SÃO PAULO, SP (FOLHAPRESS) - Relatório divulgado nesta terça-feira (23) aponta que quase 2.000 menores de idade foram abusados sexualmente por mais de 450 pessoas ligadas à Igreja Católica em quase sete décadas no estado de Illinois, nos Estados Unidos. Trata-se de um número quatro vezes maior que o divulgado em 2018, quando o governo iniciou a investigação, segundo o jornal americano The New York Times.

 
 Os crimes foram cometidos desde 1950 nas seis dioceses do estado, segundo o amplo documento de quase 700 páginas divulgado pelo procurador-geral de Illinois, Kwame Raoul. O relatório acrescenta 149 nomes à lista de abusadores que as próprias escolas religiosas já haviam identificado na investigação.
 

O relatório acusa padres, funcionários de igrejas e os chamados irmãos religiosos, que prestam contas principalmente a ordens independentes. Os suspeitos foram identificados pelas vítimas em depoimento às autoridades. Os investigadores também revisaram mais de 100 mil páginas de arquivos que eram mantidos pelas dioceses e entrevistaram líderes das instituições e seus representantes.
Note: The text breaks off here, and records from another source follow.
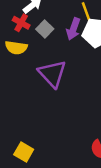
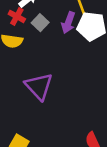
purple triangle: (52, 74) -> (39, 86), moved

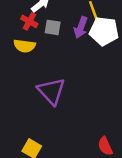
gray square: (40, 23) -> (53, 27), turned -35

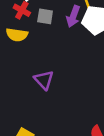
purple triangle: (51, 91) -> (44, 80), size x0.7

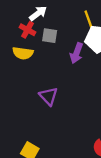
purple arrow: (73, 16) -> (77, 53), moved

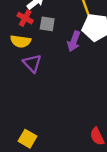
purple triangle: (49, 96) -> (32, 63), moved

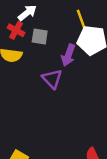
purple triangle: (32, 63) -> (52, 79), moved

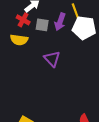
purple arrow: (68, 55) -> (60, 22), moved

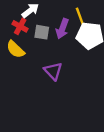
yellow semicircle: (19, 40) -> (15, 49), turned 36

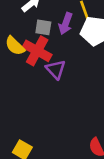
red cross: (20, 26) -> (37, 51), moved, size x1.6

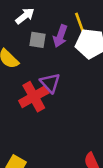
red cross: (37, 51) -> (34, 97), moved, turned 32

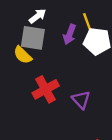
gray square: (38, 40) -> (33, 38), moved, size x1.6
purple triangle: (50, 83) -> (81, 100), moved

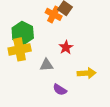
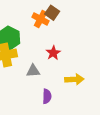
purple semicircle: (60, 90) -> (47, 96), turned -120

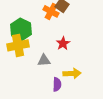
yellow arrow: (74, 79) -> (72, 73), moved

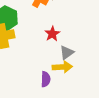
gray triangle: (44, 60) -> (67, 53), moved, turned -32

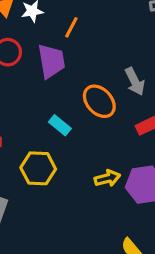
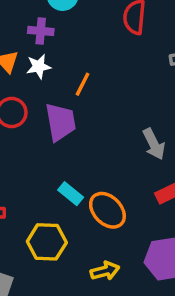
orange ellipse: (99, 101) -> (107, 210), moved
yellow arrow: (107, 178) -> (105, 271), moved

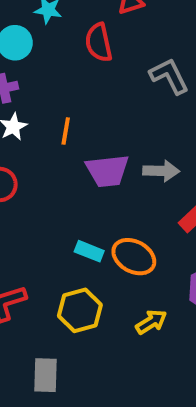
purple trapezoid: (60, 122) -> (107, 171), moved, turned 111
gray arrow: (154, 144) -> (161, 171), turned -44

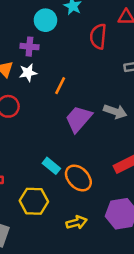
purple trapezoid: (107, 171) -> (79, 119), turned 120
gray arrow: (161, 171) -> (115, 111), moved

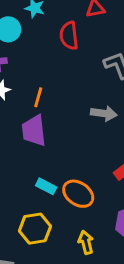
purple trapezoid: (79, 119) -> (34, 131), moved, turned -36
yellow arrow: (77, 222) -> (86, 242), turned -78

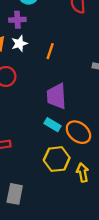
purple trapezoid: (34, 131) -> (56, 96), moved
yellow hexagon: (35, 229) -> (57, 159), moved

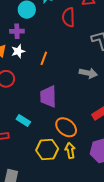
cyan rectangle: (52, 125) -> (23, 121), moved
yellow arrow: (83, 173) -> (70, 150), moved

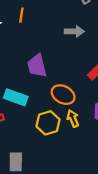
orange line: (44, 58) -> (21, 15), moved
cyan rectangle: (23, 121) -> (16, 97), size x1.5

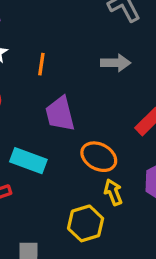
orange line: (21, 15) -> (41, 64), moved
yellow hexagon: (48, 123) -> (86, 223), moved

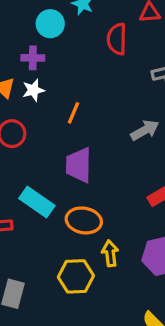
gray arrow: (116, 63) -> (145, 130), turned -44
orange ellipse: (99, 157) -> (84, 220), moved, turned -32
Ao menos 1.997 pessoas teriam sido abusadas. Um dos casos mais notórios envolve o padre Thomas Francis Kelly, que teria cometido o crime com 15 vítimas de 11 a 17 anos em várias paróquias nas décadas de 1960 e 1970. Uma delas contou às autoridades que tinha só 11 anos quando o homem o convidou para passar a noite na casa paroquial. Na madrugada, o menino acordou com o religioso fazendo sexo oral.

Duas outras pessoas que tiveram contato com o padre Kelly relataram experiências semelhantes. Segundo o relatório, o religioso foi transferido várias vezes de paróquia, o que indica que outras pessoas sabiam dos crimes. Ele morreu em 1990, aos 53 anos.

 

O relatório foi iniciado por Lisa Madigan, antecessora de Kwame Raoul na procuradoria-geral. Ela decidiu aprofundar as investigações após identificar diferenças significativas entre o número de pessoas ligadas à Igreja Católica que haviam sido denunciadas e o número que havia sido divulgado pela instituição.
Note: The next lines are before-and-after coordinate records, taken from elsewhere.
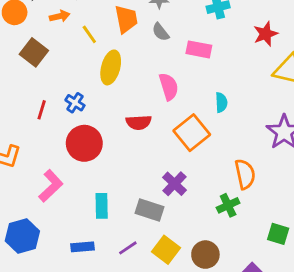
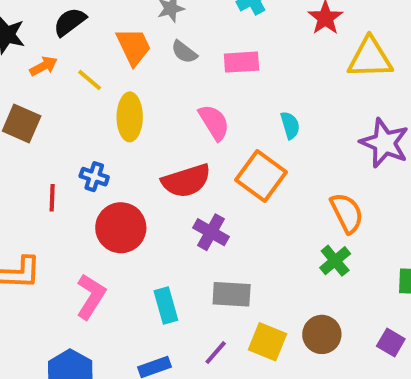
red semicircle: (139, 122) -> (186, 181), size x1.4
purple cross: (175, 184) -> (211, 232), moved

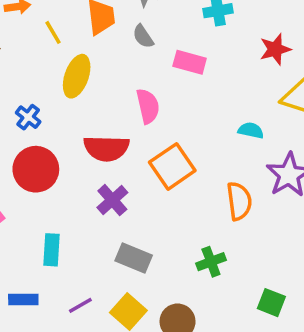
cyan semicircle: (290, 125) -> (251, 130), moved, turned -80
orange semicircle: (347, 213) -> (239, 201), moved
gray rectangle: (232, 294) -> (134, 258), moved

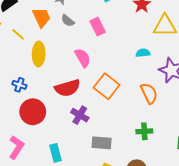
pink rectangle: (190, 62) -> (98, 27), turned 66
green cross: (211, 262) -> (144, 131), turned 35

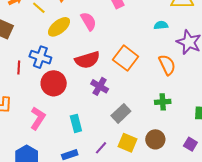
yellow ellipse: (39, 54) -> (59, 27), turned 50
pink semicircle: (83, 58) -> (88, 21), moved
blue cross: (19, 85) -> (40, 57), size x1.5
gray rectangle: (102, 143) -> (121, 113), turned -48

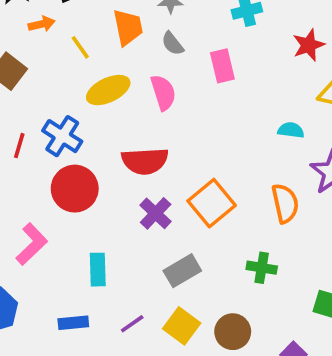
orange square: (126, 58) -> (212, 203), moved

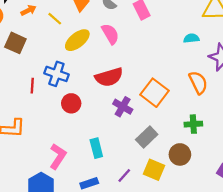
red circle: (75, 189) -> (71, 103), size x0.7
pink L-shape: (32, 244) -> (58, 156), moved
brown circle: (233, 332) -> (180, 154), moved

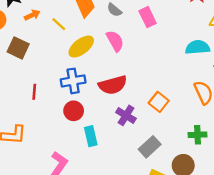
cyan semicircle: (191, 38) -> (198, 47), size x1.5
blue cross: (56, 74) -> (73, 81), moved, turned -30
orange square: (154, 93) -> (159, 102), size x0.7
cyan rectangle: (96, 148) -> (91, 136), moved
A Conferência Católica de Illinois estima que os católicos representam cerca de 27% da população do estado, acima da média nacional nos EUA.

Antes de o relatório vir à tona, as seis dioceses católicas de Illinois divulgaram declaração na semana passada sobre sua abordagem às acusações de abuso sexual de menores. O cardeal Blase J. Cupich, arcebispo de Chicago, disse em comunicado que a igreja "tem ficado na vanguarda ao lidar com o abuso sexual de menores por muitos anos".

 

O posicionamento, contudo, foi rechaçado por organizações que prestam solidariedade às vítimas. "O relatório nos diz claramente que ninguém sabia mais sobre os abusos, e que ninguém fez menos para coibir os crimes que essas próprias dioceses", disse Mike McDonnell, porta-voz do SNAP, grupo que atua em defesa das pessoas que sofreram abuso sexual clerical.
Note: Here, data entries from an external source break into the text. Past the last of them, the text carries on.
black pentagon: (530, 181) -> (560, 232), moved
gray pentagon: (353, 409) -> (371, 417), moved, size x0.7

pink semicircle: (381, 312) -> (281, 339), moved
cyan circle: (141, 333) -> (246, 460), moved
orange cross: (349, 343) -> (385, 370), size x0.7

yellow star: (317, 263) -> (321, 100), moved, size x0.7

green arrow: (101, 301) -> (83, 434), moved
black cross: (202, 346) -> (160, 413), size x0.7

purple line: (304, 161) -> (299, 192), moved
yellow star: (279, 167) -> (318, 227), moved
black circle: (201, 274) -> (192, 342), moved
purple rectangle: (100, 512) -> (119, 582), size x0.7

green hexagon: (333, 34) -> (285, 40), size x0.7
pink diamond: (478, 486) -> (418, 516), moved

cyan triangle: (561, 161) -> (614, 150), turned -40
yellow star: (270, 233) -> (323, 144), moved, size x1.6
O escândalo nos EUA é mais um capítulo de uma série de denúncias relacionadas a crimes sexuais contra pessoas ligadas à Igreja Católica em vários países. Nesta segunda (22), autoridades da Bolívia anunciaram a abertura de uma investigação para determinar se funcionários da instituição devem ser responsabilizados também por envolvimento em casos de abuso sexual infantil.

A força-tarefa no país andino foi organizada após vir à tona o caso do padre espanhol Alfonso Pedrajas, conhecido como padre Pica. Ele coordenou escolas jesuítas em comunidades bolivianas e admitiu em um diário ter abusado sexualmente dezenas de menores de idade na década de 1970. O líder religioso morreu de câncer aos 62 anos em 2009, e o escândalo foi revelado pelo jornal El País no mês passado.

Os casos incomodam o papa Francisco. Desde que foi eleito, em 2013, ele vem tomando medidas para tentar erradicar abusos sexuais cometidos por clérigos. Em 2019, o pontífice emitiu um decreto que tornou obrigatório que bispos e padres informem suspeitas de abusos sexuais e permitiu a qualquer pessoa submeter denúncias ao Vaticano. Caso os bispos não informem os casos de abuso, podem ser considerados corresponsáveis pelos crimes. Críticos, contudo, acusam o argentino de responder lentamente a escândalos.